How the Kinyarwanda AI tokenization tool works
Saturday, March 29, 2025
AI applications do not inherently understand human languages like English or Kinyarwanda.

An AI company based in Kigali, with focus in building inclusive AI solutions, built the first Kinyarwanda AI tokenizer, Alta Tokenizer, for AI models, applications, and large language models, to ease the development of Kinyarwanda-language supported solutions.

ALSO READ: Over 1,000 global leaders to gather in Kigali for Global AI Summit

While AI has become a part of daily life, few people explore its inner workings—how it processes data and how it can be harnessed to develop tailored solutions.

The New Times spoke with Philbert Murwanashyaka, co-founder and head of the company, Yali Labs, who said that tokenizers act as a bridge between human language and AI models. This innovation simplifies the development of Kinyarwanda AI applications, natural language software, and large language models that truly capture the nuances of Kinyarwanda, Murwanashyaka said.

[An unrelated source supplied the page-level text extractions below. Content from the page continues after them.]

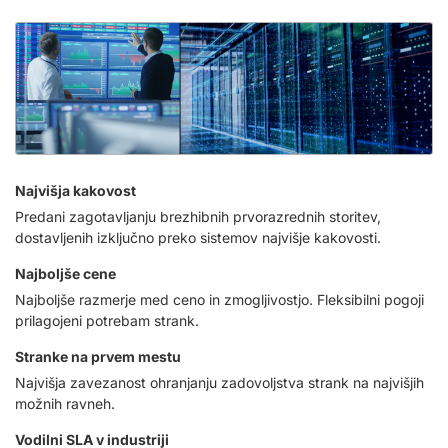
Najvišja kakovost
Predani zagotavljanju brezhibnih prvorazrednih storitev,
dostavljenih izključno preko sistemov najvišje kakovosti.
Najboljše cene
Najboljše razmerje med ceno in zmogljivostjo. Fleksibilni pogoji
prilagojeni potrebam strank.
Stranke na prvem mestu
Najvišja zavezanost ohranjanju zadovoljstva strank na najvišjih
možnih ravneh.
Vodilni SLA v industriji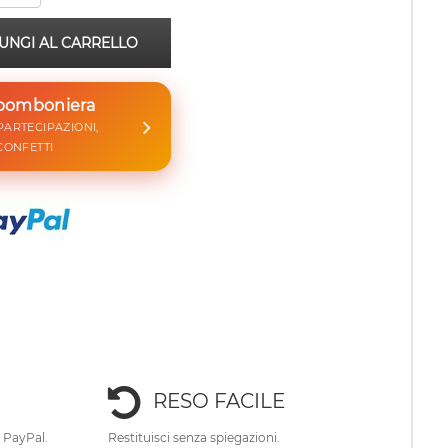
UNGI AL CARRELLO
 bomboniera
 PARTECIPAZIONI,
CONFETTI
RESO FACILE
e PayPal.
Restituisci senza spiegazioni.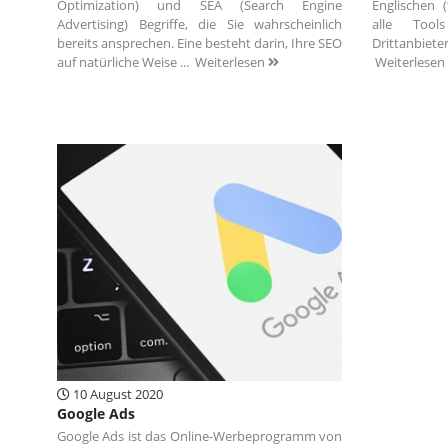
Optimization) und SEA (Search Engine
Englischen 
Advertising) Begriffe, die Sie wahrscheinlich
alle Too
bereits ansprechen. Eine besteht darin, Ihre SEO
Drittanbiet
auf natürliche Weise ...
Weiterlesen
Weiterlesen
10 August 2020
Google Ads
Google Ads ist das Online-Werbeprogramm von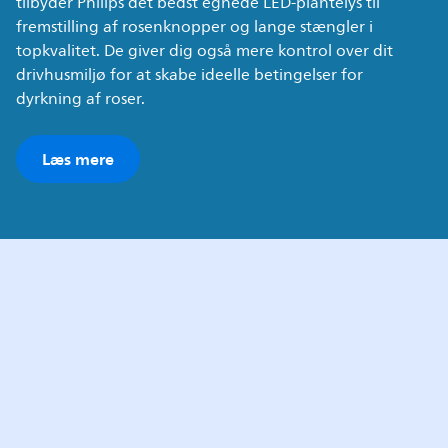
tilbyder Philips det bedst egnede LED-plantelys til
fremstilling af rosenknopper og lange stængler i
topkvalitet. De giver dig også mere kontrol over dit
drivhusmiljø for at skabe ideelle betingelser for
dyrkning af roser.
Læs mere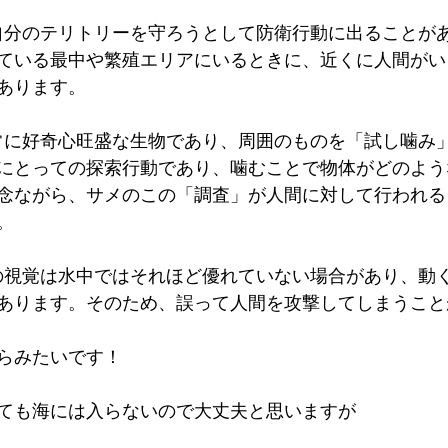
が自分のテリトリーを守ろうとして防衛行動に出ることが
ている最中や繁殖エリアにいるときに、近くに人間がい
あります。
非常に好奇心旺盛な生物であり、周囲のものを「試し噛み
にとっての探索行動であり、噛むことで物体がどのよう
念ながら、サメのこの「調査」が人間に対して行われる
。
メの視覚は水中ではそれほど優れていない場合があり、動
あります。そのため、誤って人間を攻撃してしまうこと
らみたいです！
ても海には入らないので大丈夫と思いますが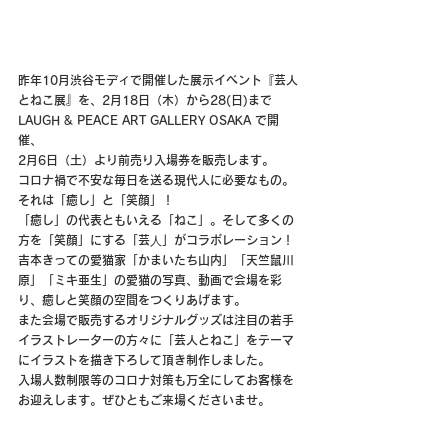
昨年10月渋谷モディで開催した展示イベント『芸人
とねこ展』を、2月18日（木）から28(日)まで 
LAUGH & PEACE ART GALLERY OSAKA で開
催、
2月6日（土）より前売り入場券を販売します。
コロナ禍で不安な毎日を送る現代人に必要なもの。
それは「癒し」と「笑顔」！
「癒し」の代表ともいえる「ねこ」。そして多くの
方を「笑顔」にする「芸⼈」がコラボレーション！
吉本きっての愛猫家「かまいたち山内」「天竺鼠川
原」「ミキ亜生」の愛猫の写真、動画で会場を彩
り、癒しと笑顔の空間をつくりあげます。
また会場で販売するオリジナルグッズは注目の若手
イラストレーターの方々に「芸人とねこ」をテーマ
にイラストを描き下ろして頂き制作しました。
入場人数制限等のコロナ対策も万全にしてお客様を
お迎えします。ぜひともご来場くださいませ。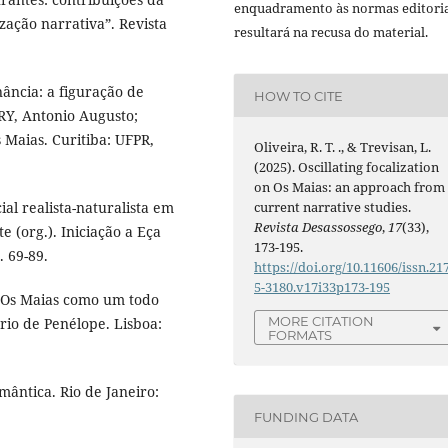
enquadramento às normas editoria
ização narrativa”. Revista
resultará na recusa do material.
nância: a figuração de
HOW TO CITE
RY, Antonio Augusto;
 Maias. Curitiba: UFPR,
Oliveira, R. T. ., & Trevisan, L.
(2025). Oscillating focalization
on Os Maias: an approach from
al realista-naturalista em
current narrative studies.
Revista Desassossego
,
17
(33),
 (org.). Iniciação a Eça
173-195.
. 69-89.
https://doi.org/10.11606/issn.21
5-3180.v17i33p173-195
’Os Maias como um todo
MORE CITATION
rio de Penélope. Lisboa:
FORMATS
mântica. Rio de Janeiro:
FUNDING DATA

ALSO READ: Rwanda to develop 50 AI tools across various sectors: official

According to Murwanashyaka, while some large language models include Kinyarwanda, they are primarily trained using foreign language tools like OpenAI’s Tiktoken, which do not fully account for the complexities of Kinyarwanda.

"Instead of trying to utilize the global AI tools for large language models, which already exist, for most of them, even though they try, they don't understand what Kinyarwanda is about,” Murwanashyaka said.

"That is putting us in a stage where we are said to be the consumers, not the ones who are also contributing to the AI sector.”

How Alta Tokenizer works

AI applications do not inherently understand human languages like English or Kinyarwanda. Instead, they process text as numerical representations.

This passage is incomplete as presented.